Only one stretch of the records below is wanted: the lines from the one holding "Все новости" through the one holding "определяемой положениями Статьи 437". Return it exactly, both ends included.

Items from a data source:
· · · · · · ·
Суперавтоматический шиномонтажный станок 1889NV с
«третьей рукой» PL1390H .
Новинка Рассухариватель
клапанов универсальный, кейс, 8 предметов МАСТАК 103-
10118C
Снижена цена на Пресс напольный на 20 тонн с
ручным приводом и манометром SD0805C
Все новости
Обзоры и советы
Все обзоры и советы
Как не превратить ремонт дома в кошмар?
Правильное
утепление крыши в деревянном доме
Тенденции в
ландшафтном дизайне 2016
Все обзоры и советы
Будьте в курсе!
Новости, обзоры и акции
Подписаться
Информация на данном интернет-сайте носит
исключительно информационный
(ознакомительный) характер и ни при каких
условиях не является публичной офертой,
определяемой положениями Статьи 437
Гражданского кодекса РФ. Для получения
· · · · · · ·
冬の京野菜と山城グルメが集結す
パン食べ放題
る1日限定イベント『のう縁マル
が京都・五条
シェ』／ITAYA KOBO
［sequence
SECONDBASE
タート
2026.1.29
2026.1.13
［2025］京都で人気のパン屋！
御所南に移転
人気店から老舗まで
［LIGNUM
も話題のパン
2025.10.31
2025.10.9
· · · · · · ·
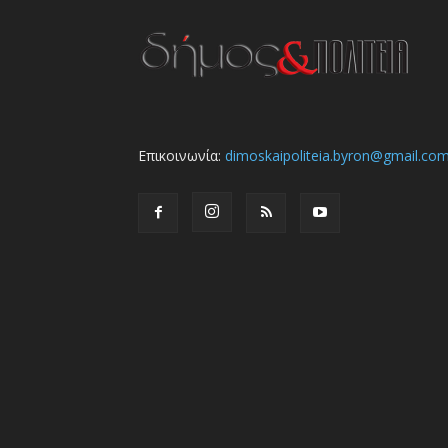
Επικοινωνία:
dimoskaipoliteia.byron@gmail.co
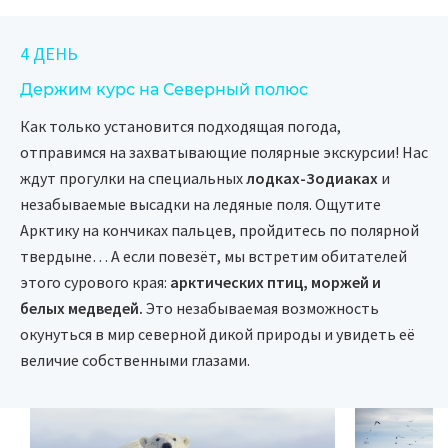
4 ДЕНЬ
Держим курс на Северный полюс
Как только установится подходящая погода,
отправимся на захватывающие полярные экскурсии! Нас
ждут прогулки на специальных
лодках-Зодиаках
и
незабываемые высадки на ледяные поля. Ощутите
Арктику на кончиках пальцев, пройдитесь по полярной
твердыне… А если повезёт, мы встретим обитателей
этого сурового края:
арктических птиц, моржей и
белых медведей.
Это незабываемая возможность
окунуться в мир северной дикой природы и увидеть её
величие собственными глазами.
· · · · · · ·
[EXERCISE OUTPUT]
Все новости
Обзоры и советы
Все обзоры и советы
Как не превратить ремонт дома в кошмар?
Правильное
утепление крыши в деревянном доме
Тенденции в
ландшафтном дизайне 2016
Все обзоры и советы
Будьте в курсе!
Новости, обзоры и акции
Подписаться
Информация на данном интернет-сайте носит
исключительно информационный
(ознакомительный) характер и ни при каких
условиях не является публичной офертой,
определяемой положениями Статьи 437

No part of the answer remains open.